071 – Introduction to R-Instat – IDEMS International Community Interest Company (CIC)

The IDEMS Podcast

071 – Introduction to R-Instat

00:00 / 24:25

Description

R-Instat is a free open-source statistics package. In this episode, Lily and David introduce R-Instat and discuss the motivations for creating it, based upon the need for a user-friendly, comprehensive tool for low-resource environments that can handle multilevel data efficiently. They consider its broader implications for data literacy and statistical education, emphasising the ongoing ambition to make complex analyses more accessible and intuitive.

For more information, see r-instat.org.

Transcript

[00:00:00] Lily: Hello and welcome to the IDEMS podcast. I’m Lily Clements, a data scientist, and I’m with David Stern, a founding director of IDEMS.

Hi David.

[00:00:14] David: Hi Lily. We’re discussing R-Instat today.

[00:00:17] Lily: R-Instat! So R-Instat is this free open source statistics package that predates IDEMS. You started working on it nearly 10 years ago, which I cannot believe it’s been that long. And I joined a year after that in 2017.

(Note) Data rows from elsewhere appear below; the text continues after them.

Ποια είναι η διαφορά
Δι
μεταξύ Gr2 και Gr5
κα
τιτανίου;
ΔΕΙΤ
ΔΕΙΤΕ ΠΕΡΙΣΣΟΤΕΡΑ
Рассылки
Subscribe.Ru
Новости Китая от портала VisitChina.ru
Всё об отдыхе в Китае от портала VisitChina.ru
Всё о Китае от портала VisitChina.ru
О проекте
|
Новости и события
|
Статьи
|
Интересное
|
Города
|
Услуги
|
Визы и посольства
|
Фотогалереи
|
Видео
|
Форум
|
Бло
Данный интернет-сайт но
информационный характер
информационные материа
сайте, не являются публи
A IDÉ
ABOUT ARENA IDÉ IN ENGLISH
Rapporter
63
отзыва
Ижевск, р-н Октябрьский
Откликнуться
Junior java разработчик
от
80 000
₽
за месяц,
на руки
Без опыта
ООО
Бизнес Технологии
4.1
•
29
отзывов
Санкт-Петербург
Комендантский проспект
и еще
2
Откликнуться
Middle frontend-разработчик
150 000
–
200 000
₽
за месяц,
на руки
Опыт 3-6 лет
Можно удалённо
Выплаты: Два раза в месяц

[00:00:32] David: 2016 I think we joined.

[00:00:34] Lily: It was 2016, you’re right. Yeah, time goes fast.

[00:00:37] David: Time flies, yeah.

[00:00:38] Lily: Of course.

But it’s this front end to R and it’s a statistics package, so I guess it would be useful, I guess, to outline initially why do we need another statistics package and why do we need that front end to R? There’s a lot out there already.

[00:00:53] David: Absolutely. Before R-Instat came about we didn’t believe another one was needed. In fact, I would go to trainings and people would say, which statistics package are you using? I’d say, there’s loads out there, there’s loads out there.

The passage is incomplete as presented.